**Listed records:**
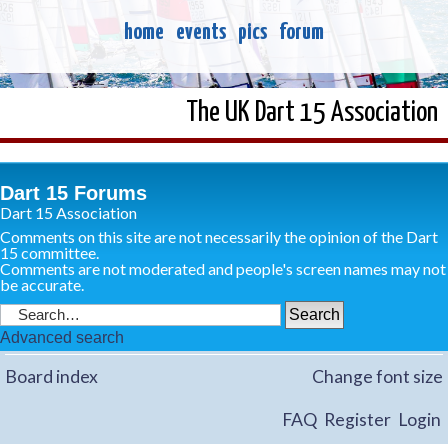
home
events
pics
forum
The UK Dart 15 Association
Dart 15 Forums
Dart 15 Association
Comments on this site are not necessarily the opinion of the Dart
15 committee.
Comments are not moderated and people's screen names may not
be accurate.
Advanced search
Board index
Change font size
FAQ
Register
Login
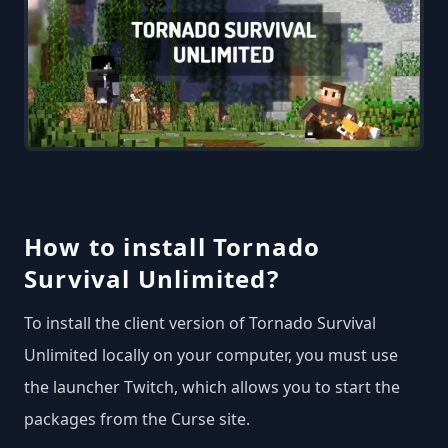
How to install Tornado
Survival Unlimited?
To install the client version of Tornado Survival
Unlimited locally on your computer, you must use
the launcher Twitch, which allows you to start the
packages from the Curse site.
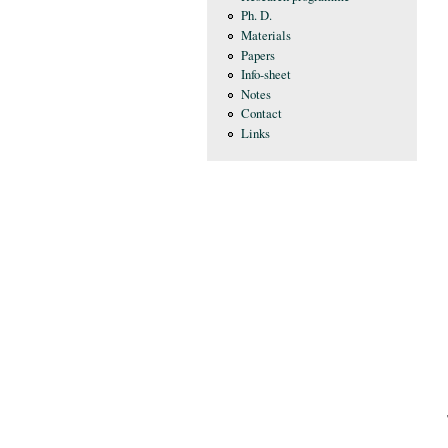
Ph. D.
Materials
Papers
Info-sheet
Notes
Contact
Links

**Work instructions:**
All lines from the one containing "Advanced search" to the last line of the records above, both included, need to be repeated word for word; omit the pictures.

**Written response:**
Advanced search
Board index
Change font size
FAQ
Register
Login
How to install Tornado
Survival Unlimited?
To install the client version of Tornado Survival
Unlimited locally on your computer, you must use
the launcher Twitch, which allows you to start the
packages from the Curse site.
Ph. D.
Materials
Papers
Info-sheet
Notes
Contact
Links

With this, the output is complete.